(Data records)
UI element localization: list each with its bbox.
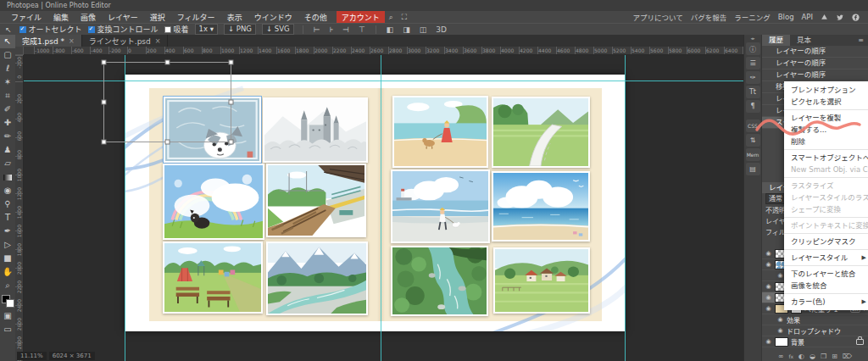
quick-mask-tool[interactable]: ▣ bbox=[0, 309, 15, 323]
gdrive-icon[interactable] bbox=[821, 14, 828, 20]
canvas-area[interactable] bbox=[24, 55, 743, 361]
collapse-panels-icon[interactable]: ◂▸ bbox=[750, 35, 754, 42]
menu-blend-options[interactable]: ブレンドオプション bbox=[784, 84, 868, 96]
transform-controls-option[interactable]: 変換コントロール bbox=[88, 24, 159, 35]
artwork-forest-river[interactable] bbox=[391, 246, 488, 316]
paragraph-panel-icon[interactable]: ¶ bbox=[746, 100, 760, 113]
hand-tool[interactable]: ✋ bbox=[0, 265, 15, 279]
3d-icon[interactable]: 3D bbox=[434, 25, 448, 34]
artwork-train-platform[interactable] bbox=[266, 164, 366, 237]
background-color[interactable] bbox=[6, 299, 14, 308]
lasso-tool[interactable]: ℓ bbox=[0, 62, 15, 75]
menu-merge-down[interactable]: 下のレイヤーと統合 bbox=[784, 268, 868, 280]
fullscreen-icon[interactable]: ⛶ bbox=[398, 13, 411, 22]
artwork-rainbow-puppy[interactable] bbox=[163, 164, 264, 240]
visibility-eye-icon[interactable]: ◉ bbox=[765, 261, 772, 269]
tool-panel-icon[interactable]: ⇅ bbox=[746, 134, 760, 147]
brush-panel-icon[interactable]: ✑ bbox=[746, 71, 760, 84]
pen-tool[interactable]: ✒ bbox=[0, 225, 15, 238]
marquee-select-tool[interactable]: ▢ bbox=[0, 48, 15, 62]
visibility-eye-icon[interactable]: ◉ bbox=[765, 338, 772, 346]
add-mask-icon[interactable]: ◐ bbox=[798, 353, 804, 360]
eyedropper-tool[interactable]: ✐ bbox=[0, 103, 15, 116]
artwork-castle-sketch[interactable] bbox=[263, 97, 368, 163]
visibility-eye-icon[interactable]: ◉ bbox=[765, 283, 772, 291]
visibility-eye-icon[interactable]: ◉ bbox=[765, 305, 772, 313]
scale-dropdown[interactable]: 1x ▾ bbox=[195, 24, 218, 35]
doc-icon-1[interactable]: ◧ bbox=[385, 25, 396, 34]
image-panel-icon[interactable]: ▤ bbox=[746, 163, 760, 175]
menu-file[interactable]: ファイル bbox=[5, 12, 47, 23]
dodge-tool[interactable]: ⚲ bbox=[0, 197, 15, 211]
character-panel-icon[interactable]: Tt bbox=[746, 86, 760, 98]
twitter-icon[interactable] bbox=[836, 14, 844, 21]
brush-tool[interactable]: ✏ bbox=[0, 130, 15, 143]
type-tool[interactable]: T bbox=[0, 211, 15, 225]
magic-wand-tool[interactable]: ✶ bbox=[0, 75, 15, 89]
color-swatches[interactable] bbox=[2, 295, 14, 307]
artwork-village-landscape[interactable] bbox=[493, 247, 590, 314]
shape-tool[interactable]: ■ bbox=[0, 252, 15, 265]
visibility-eye-icon[interactable]: ◉ bbox=[776, 272, 784, 280]
crop-tool[interactable]: ⌗ bbox=[0, 89, 15, 103]
menu-clipping-mask[interactable]: クリッピングマスク bbox=[784, 236, 868, 247]
drop-shadow-row[interactable]: ◉ ドロップシャドウ bbox=[762, 325, 868, 336]
auto-select-option[interactable]: オートセレクト bbox=[19, 24, 82, 35]
background-layer-row[interactable]: ◉ 背景 bbox=[762, 336, 868, 347]
delete-layer-icon[interactable]: ⌦ bbox=[843, 353, 852, 360]
path-select-tool[interactable]: ▷ bbox=[0, 238, 15, 252]
auto-select-checkbox[interactable] bbox=[19, 26, 26, 33]
facebook-icon[interactable] bbox=[852, 14, 860, 21]
menu-edit[interactable]: 編集 bbox=[47, 12, 75, 23]
search-icon[interactable]: ⌕ bbox=[385, 13, 398, 22]
artwork-beach-woman-dog[interactable] bbox=[392, 96, 488, 168]
gradient-tool[interactable] bbox=[0, 170, 15, 184]
adjustment-icon[interactable]: ◒ bbox=[810, 353, 815, 360]
link-layers-icon[interactable]: ∞ bbox=[778, 353, 784, 360]
css-panel-icon[interactable]: CSS bbox=[746, 119, 760, 132]
menu-select-pixels[interactable]: ピクセルを選択 bbox=[784, 96, 868, 108]
doc-icon-2[interactable]: ◨ bbox=[401, 25, 412, 34]
artwork-mountain-river[interactable] bbox=[266, 242, 368, 315]
doc-icon-3[interactable]: ◫ bbox=[418, 25, 429, 34]
menu-select[interactable]: 選択 bbox=[144, 12, 171, 23]
artwork-country-road[interactable] bbox=[492, 97, 590, 168]
menu-convert-smart-object[interactable]: スマートオブジェクトへの変換 bbox=[784, 152, 868, 164]
tab-history[interactable]: 履歴 bbox=[762, 35, 790, 46]
link-about[interactable]: アプリについて bbox=[632, 12, 682, 22]
menu-layer[interactable]: レイヤー bbox=[102, 12, 144, 23]
export-svg-button[interactable]: ↓ SVG bbox=[262, 24, 294, 35]
align-right-icon[interactable]: ⊣ bbox=[341, 25, 351, 34]
tab-swatches[interactable]: 見本 bbox=[790, 35, 818, 46]
visibility-eye-icon[interactable]: ◉ bbox=[765, 250, 772, 258]
account-button[interactable]: アカウント bbox=[337, 11, 385, 24]
blur-tool[interactable]: ◉ bbox=[0, 184, 15, 197]
menu-filter[interactable]: フィルター bbox=[171, 12, 221, 23]
info-panel-icon[interactable]: ⓘ bbox=[746, 42, 760, 55]
panel-menu-icon[interactable]: ≡ bbox=[858, 35, 868, 46]
visibility-eye-icon[interactable]: ◉ bbox=[776, 316, 784, 324]
align-center-icon[interactable]: ⊦ bbox=[327, 25, 335, 34]
memory-panel-ic[interactable]: Mem bbox=[746, 148, 760, 161]
layer-style-icon[interactable]: fx bbox=[788, 353, 793, 359]
artwork-beach-walk[interactable] bbox=[391, 169, 490, 243]
move-tool[interactable]: ↖ bbox=[0, 35, 15, 48]
properties-panel-icon[interactable]: ☰ bbox=[746, 57, 760, 69]
history-item[interactable]: レイヤーの順序 bbox=[762, 69, 868, 81]
visibility-eye-icon[interactable]: ◉ bbox=[765, 294, 772, 302]
menu-window[interactable]: ウインドウ bbox=[248, 12, 298, 23]
zoom-level[interactable]: 11.11% bbox=[17, 352, 47, 360]
snap-option[interactable]: 吸着 bbox=[164, 24, 189, 35]
align-left-icon[interactable]: ⊢ bbox=[312, 25, 322, 34]
menu-delete[interactable]: 削除 bbox=[784, 136, 868, 147]
history-item[interactable]: レイヤーの順序 bbox=[762, 58, 868, 69]
menu-layer-style[interactable]: レイヤースタイル ▶ bbox=[784, 252, 868, 264]
transform-controls-checkbox[interactable] bbox=[88, 26, 95, 33]
menu-view[interactable]: 表示 bbox=[221, 12, 248, 23]
link-learning[interactable]: ラーニング bbox=[734, 12, 771, 22]
close-tab-icon[interactable]: × bbox=[155, 37, 161, 45]
layer-effects-row[interactable]: ◉ 効果 bbox=[762, 314, 868, 325]
history-item[interactable]: レイヤーの順序 bbox=[762, 46, 868, 58]
visibility-eye-icon[interactable]: ◉ bbox=[776, 327, 784, 335]
link-blog[interactable]: Blog bbox=[778, 13, 794, 21]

▶ **YOUR INSTRUCTIONS**
Pull every line containing "align" out of the data above.

▶ **COMPLETED TASK**
align-right-icon[interactable]: ⊣ bbox=[341, 25, 351, 34]
align-center-icon[interactable]: ⊦ bbox=[327, 25, 335, 34]
align-left-icon[interactable]: ⊢ bbox=[312, 25, 322, 34]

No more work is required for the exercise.